[Start of Attachment]

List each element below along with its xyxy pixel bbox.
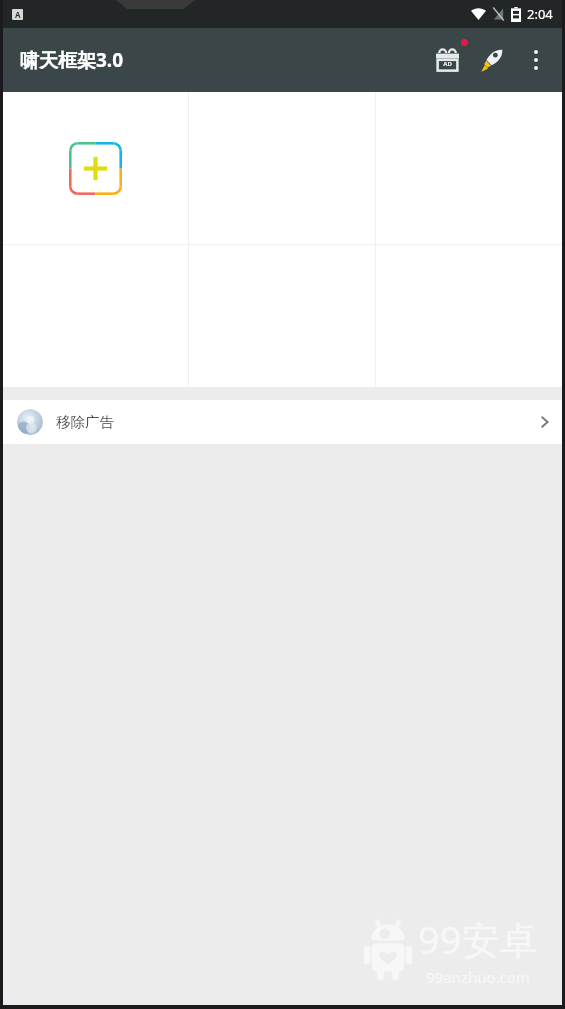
- staticText: A: [15, 9, 21, 20]
- button[interactable]: 移除广告: [3, 400, 562, 444]
- staticText: 移除广告: [56, 413, 114, 431]
- button[interactable]: More options: [514, 38, 558, 82]
- staticText: AD: [443, 60, 452, 68]
- button[interactable]: Add: [69, 142, 122, 195]
- staticText: 2:04: [527, 5, 553, 23]
- staticText: 啸天框架3.0: [20, 47, 124, 73]
- button[interactable]: Boost: [470, 38, 514, 82]
- staticText: 99安卓: [418, 913, 538, 965]
- staticText: 99anzhuo.com: [426, 967, 530, 987]
- button[interactable]: Ad gift: [424, 37, 470, 83]
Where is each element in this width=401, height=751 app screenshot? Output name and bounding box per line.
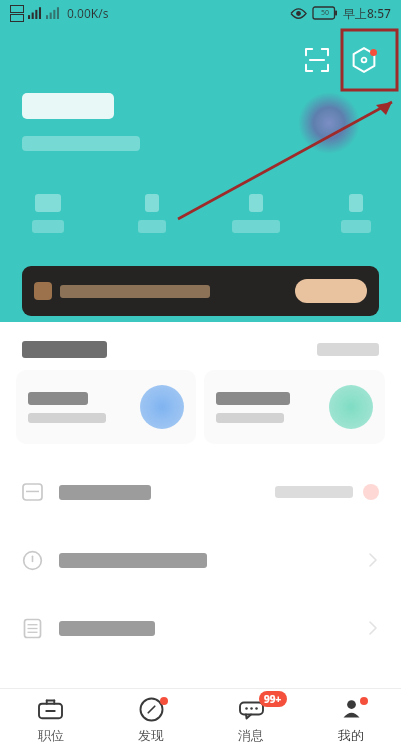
- button[interactable]: 99+: [201, 689, 301, 751]
- staticText: 0.00K/s: [67, 5, 109, 21]
- staticText: 职位: [38, 727, 64, 743]
- button[interactable]: Scan: [300, 43, 334, 77]
- staticText: 我的: [338, 727, 364, 743]
- button[interactable]: [0, 526, 401, 594]
- staticText: 50: [321, 8, 330, 18]
- staticText: 消息: [238, 727, 264, 743]
- button[interactable]: Settings: [347, 43, 381, 77]
- staticText: 发现: [138, 727, 164, 743]
- button[interactable]: [22, 266, 379, 316]
- staticText: 早上8:57: [343, 5, 391, 21]
- button[interactable]: 发现: [101, 689, 201, 751]
- button[interactable]: 职位: [0, 689, 101, 751]
- button[interactable]: [204, 370, 385, 444]
- button[interactable]: [295, 279, 367, 303]
- button[interactable]: [298, 92, 360, 154]
- button[interactable]: [0, 458, 401, 526]
- button[interactable]: 我的: [301, 689, 401, 751]
- staticText: 99+: [264, 692, 282, 706]
- button[interactable]: [16, 370, 196, 444]
- button[interactable]: [0, 594, 401, 662]
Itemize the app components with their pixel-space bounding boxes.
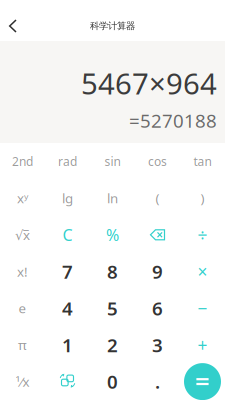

[End of Attachment]

(YOUR INSTRUCTIONS): Where a line in the records above contains "each", include it in the count, and give only that number.

(ANSWER TO THIS TASK): 2